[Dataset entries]
════

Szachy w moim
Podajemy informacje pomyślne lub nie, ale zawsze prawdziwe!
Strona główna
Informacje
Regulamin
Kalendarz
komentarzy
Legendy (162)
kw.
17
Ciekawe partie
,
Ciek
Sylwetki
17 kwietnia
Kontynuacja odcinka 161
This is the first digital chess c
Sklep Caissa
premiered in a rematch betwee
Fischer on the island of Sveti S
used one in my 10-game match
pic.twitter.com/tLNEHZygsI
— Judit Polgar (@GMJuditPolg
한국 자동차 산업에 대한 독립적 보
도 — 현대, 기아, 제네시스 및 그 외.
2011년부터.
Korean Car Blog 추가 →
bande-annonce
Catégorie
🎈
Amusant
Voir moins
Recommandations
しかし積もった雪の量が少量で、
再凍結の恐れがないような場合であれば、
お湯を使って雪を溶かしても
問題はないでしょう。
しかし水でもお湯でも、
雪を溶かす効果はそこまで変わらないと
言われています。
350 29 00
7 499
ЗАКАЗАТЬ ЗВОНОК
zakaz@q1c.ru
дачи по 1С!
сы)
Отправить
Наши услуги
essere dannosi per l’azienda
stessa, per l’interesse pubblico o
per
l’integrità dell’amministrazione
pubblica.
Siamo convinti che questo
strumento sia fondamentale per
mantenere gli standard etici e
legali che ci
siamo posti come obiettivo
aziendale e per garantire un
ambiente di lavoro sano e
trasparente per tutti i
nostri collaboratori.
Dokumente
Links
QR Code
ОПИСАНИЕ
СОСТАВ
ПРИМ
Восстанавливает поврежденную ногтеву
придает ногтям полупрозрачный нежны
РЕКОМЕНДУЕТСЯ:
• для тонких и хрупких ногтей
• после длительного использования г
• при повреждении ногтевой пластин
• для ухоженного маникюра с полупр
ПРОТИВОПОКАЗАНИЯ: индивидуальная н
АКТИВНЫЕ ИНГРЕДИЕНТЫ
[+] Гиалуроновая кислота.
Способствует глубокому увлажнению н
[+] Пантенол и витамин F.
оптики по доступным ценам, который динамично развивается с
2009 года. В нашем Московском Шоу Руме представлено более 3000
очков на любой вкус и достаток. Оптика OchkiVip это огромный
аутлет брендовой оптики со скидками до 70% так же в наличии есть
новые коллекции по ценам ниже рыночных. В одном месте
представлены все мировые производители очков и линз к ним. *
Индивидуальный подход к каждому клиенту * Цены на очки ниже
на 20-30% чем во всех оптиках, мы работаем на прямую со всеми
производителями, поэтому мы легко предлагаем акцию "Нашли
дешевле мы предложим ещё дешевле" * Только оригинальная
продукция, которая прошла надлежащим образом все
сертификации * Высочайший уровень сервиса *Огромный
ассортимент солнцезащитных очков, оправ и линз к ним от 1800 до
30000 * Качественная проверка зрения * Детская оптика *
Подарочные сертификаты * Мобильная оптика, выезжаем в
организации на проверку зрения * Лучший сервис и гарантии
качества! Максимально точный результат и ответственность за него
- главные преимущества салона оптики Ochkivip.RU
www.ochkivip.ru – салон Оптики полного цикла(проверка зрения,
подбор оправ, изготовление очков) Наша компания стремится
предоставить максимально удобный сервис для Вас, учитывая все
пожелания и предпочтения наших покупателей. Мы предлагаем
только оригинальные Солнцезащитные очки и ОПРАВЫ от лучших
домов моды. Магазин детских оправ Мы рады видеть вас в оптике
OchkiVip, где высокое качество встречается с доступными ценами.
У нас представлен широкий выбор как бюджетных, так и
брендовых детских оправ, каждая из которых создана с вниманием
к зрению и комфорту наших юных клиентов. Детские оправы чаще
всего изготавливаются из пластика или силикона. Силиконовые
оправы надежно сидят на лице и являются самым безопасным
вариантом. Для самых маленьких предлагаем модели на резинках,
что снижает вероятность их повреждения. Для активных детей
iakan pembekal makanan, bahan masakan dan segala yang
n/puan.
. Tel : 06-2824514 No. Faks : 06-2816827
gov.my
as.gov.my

════

Please give back the records exactly as written, beginning at the first line and including the line that holds "Fischer on the island of Sveti S" as the last.

TASK OUTPUT:
Szachy w moim
Podajemy informacje pomyślne lub nie, ale zawsze prawdziwe!
Strona główna
Informacje
Regulamin
Kalendarz
komentarzy
Legendy (162)
kw.
17
Ciekawe partie
,
Ciek
Sylwetki
17 kwietnia
Kontynuacja odcinka 161
This is the first digital chess c
Sklep Caissa
premiered in a rematch betwee
Fischer on the island of Sveti S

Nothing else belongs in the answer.